■ **Task statement**
A verbatim copy of the listing is what is needed, minus any pictures.

■ **Task data**
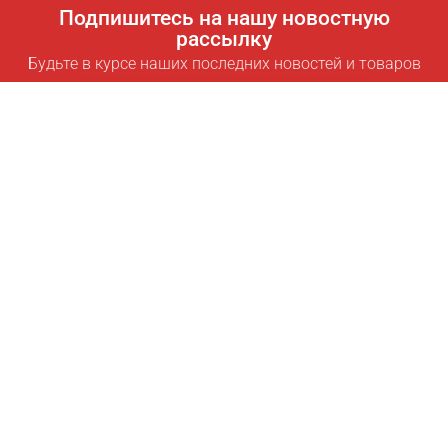
Подпишитесь на нашу новостную
рассылку
Будьте в курсе наших последних новостей и товаров
Подписаться
Полезные ссылки
Умная подписка для экономии
Data API
MCP для ассистентов
Журнал Pricepilot
Таблица лидеров
О нас
Условия использования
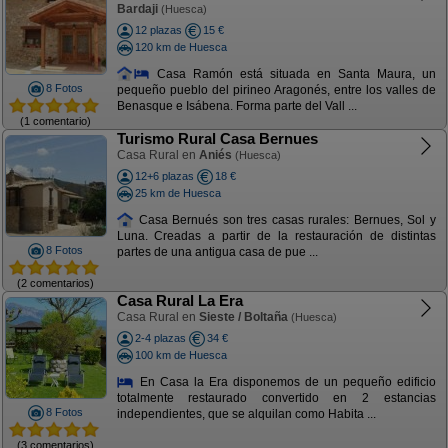
Bardaji
(Huesca)
12 plazas
15 €
120 km de Huesca
Casa Ramón está situada en Santa Maura, un
8 Fotos
pequeño pueblo del pirineo Aragonés, entre los valles de
Benasque e Isábena. Forma parte del Vall ...
(1 comentario)
Turismo Rural Casa Bernues
Casa Rural en
Aniés
(Huesca)
12+6 plazas
18 €
25 km de Huesca
Casa Bernués son tres casas rurales: Bernues, Sol y
Luna. Creadas a partir de la restauración de distintas
8 Fotos
partes de una antigua casa de pue ...
(2 comentarios)
Casa Rural La Era
Casa Rural en
Sieste / Boltaña
(Huesca)
2-4 plazas
34 €
100 km de Huesca
En Casa la Era disponemos de un pequeño edificio
totalmente restaurado convertido en 2 estancias
8 Fotos
independientes, que se alquilan como Habita ...
(3 comentarios)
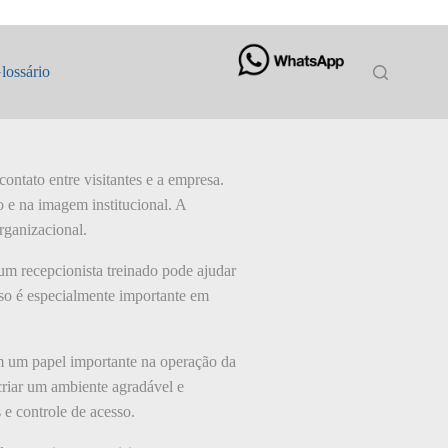
lossário
ntato entre visitantes e a empresa.
 e na imagem institucional. A
organizacional.
um recepcionista treinado pode ajudar
sso é especialmente importante em
am um papel importante na operação da
criar um ambiente agradável e
 e controle de acesso.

■ **Response below**
Подпишитесь на нашу новостную
рассылку
Будьте в курсе наших последних новостей и товаров
Подписаться
Полезные ссылки
Умная подписка для экономии
Data API
MCP для ассистентов
Журнал Pricepilot
Таблица лидеров
О нас
Условия использования
Bardaji
(Huesca)
12 plazas
15 €
120 km de Huesca
Casa Ramón está situada en Santa Maura, un
8 Fotos
pequeño pueblo del pirineo Aragonés, entre los valles de
Benasque e Isábena. Forma parte del Vall ...
(1 comentario)
Turismo Rural Casa Bernues
Casa Rural en
Aniés
(Huesca)
12+6 plazas
18 €
25 km de Huesca
Casa Bernués son tres casas rurales: Bernues, Sol y
Luna. Creadas a partir de la restauración de distintas
8 Fotos
partes de una antigua casa de pue ...
(2 comentarios)
Casa Rural La Era
Casa Rural en
Sieste / Boltaña
(Huesca)
2-4 plazas
34 €
100 km de Huesca
En Casa la Era disponemos de un pequeño edificio
totalmente restaurado convertido en 2 estancias
8 Fotos
independientes, que se alquilan como Habita ...
(3 comentarios)
lossário
ntato entre visitantes e a empresa.
 e na imagem institucional. A
organizacional.
um recepcionista treinado pode ajudar
sso é especialmente importante em
am um papel importante na operação da
criar um ambiente agradável e
 e controle de acesso.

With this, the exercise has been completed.